Mr McGuinness said the reconciliation phase of the peace process has taken a very powerful step forward as a result of this week’s events.

He said the overwhelming majority of the people of Ireland will be overjoyed at the way the President of Ireland has been received in Britain in the course of what has been an incredible week.

Mr McGuinness said this week will be noted for important acts of generosity, peacemaking and reconciliation and that this will be welcomed not only by all of the people of Ireland but also by the people of Britain.

He said it was quite clear as a result of the Queen's visit to Dublin and the handshake between them 18 months ago that we were dealing with a woman who wanted to do these things for herself and not because she was being told by any government, but because it was something that she wanted to do.
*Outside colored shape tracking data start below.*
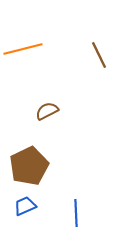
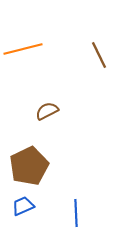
blue trapezoid: moved 2 px left
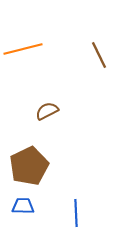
blue trapezoid: rotated 25 degrees clockwise
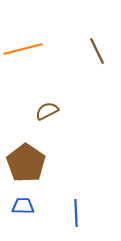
brown line: moved 2 px left, 4 px up
brown pentagon: moved 3 px left, 3 px up; rotated 12 degrees counterclockwise
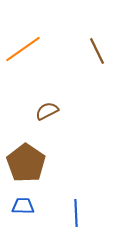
orange line: rotated 21 degrees counterclockwise
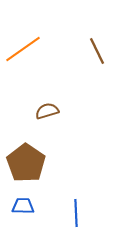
brown semicircle: rotated 10 degrees clockwise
He said he had discussed these things in conversations with the Queen.

He said that at the time of Queen Elizabeth's Dublin visit Sinn Féin had decided that it was not ready for such a visit at that time.

Mr McGuinness said he had worked very hard prior to Christmas in trying to reach agreement with Richard Hass.

He said the two Unionist parties had not come on board and that the difficulty was the issue of dealing with the past and how to put in place a menu of options that would meet the needs of victims.

The Deputy First Minister said that the collective hurt that is in all our communities needed to be dealt with and that there was a very real danger that each community would only concentrate on its own victims.

Mr McGuinness said that there is a need to cross lines and to talk about all victims.